1. Increase fuel efficiency
Better fuel efficiency is a first step to reduce the carbon footprint of air travel. Increased fuel efficiency could cut the carbon footprint of airlines by up to 2.5% each year. Airlines can do this by replacing older planes with more fuel-efficient models, carrying more passengers or cargo per flight, and using technology to avoid airports with high traffic.
While it is essential to cut emissions more deeply than this, strengthening efficiency standards and funding new efficient technologies are a great starting point. The US Congress should help by strengthening efficiency standards and funding new efficient technologies.
2. Shift to other forms of transportation
Let’s face it: An individual’s choice to fly is one of the most carbon-intensive choices one can make. Choosing to take a train or a bus instead can do the planet a huge favor and lessen the impact of your travel. Our local, state, and federal governments can make this decision even easier through investment in these alternative forms of public transportation.

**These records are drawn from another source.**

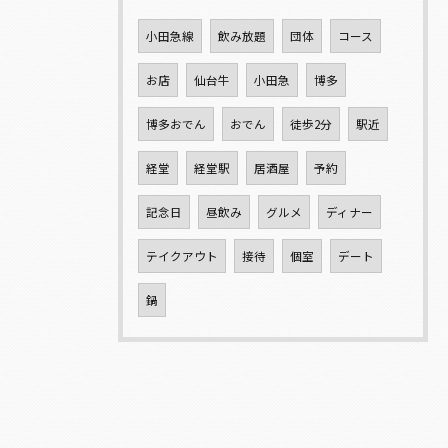
小田急線
飲み放題
団体
コース
お店
仙台牛
小田急
博多
博多おでん
おでん
徒歩2分
駅近
経堂
経堂駅
居酒屋
予約
記念日
昼飲み
グルメ
ディナー
テイクアウト
接待
個室
デート
鍋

Imagine how a modernized, high-speed US train system could make life easier for us and the climate!
3. Develop electric planes & less harmful jet fuels
There are a lot of technological advances happening in air travel, but innovations like electric planes are still a decade or more away. Congressional support for research could speed up this timeline, but until long-distance electric planes are developed, many flights will rely on liquid fuels -- which have a higher energy density than batteries.
Changing the makeup of jet fuel can reduce emissions. Most promising are "power-to-liquid” fuels, which can be made with only water, carbon dioxide, and 100% renewable electricity!
4. Remove carbon from the atmosphere
For the aviation industry to truly be a partner in the global effort to limit warming to 1.5 degrees Celsius, they should support natural ecosystem restoration to help compensate for any residual emissions in the atmosphere.
Restoration of ecosystems such as mangroves, tropical forests, and seagrass meadows can store sizable amounts of carbon at a large scale. In tandem with other forms of emission reductions from the aviation industry, these nature-based solutions to the climate crisis can help us to avoid dangerous climate impacts.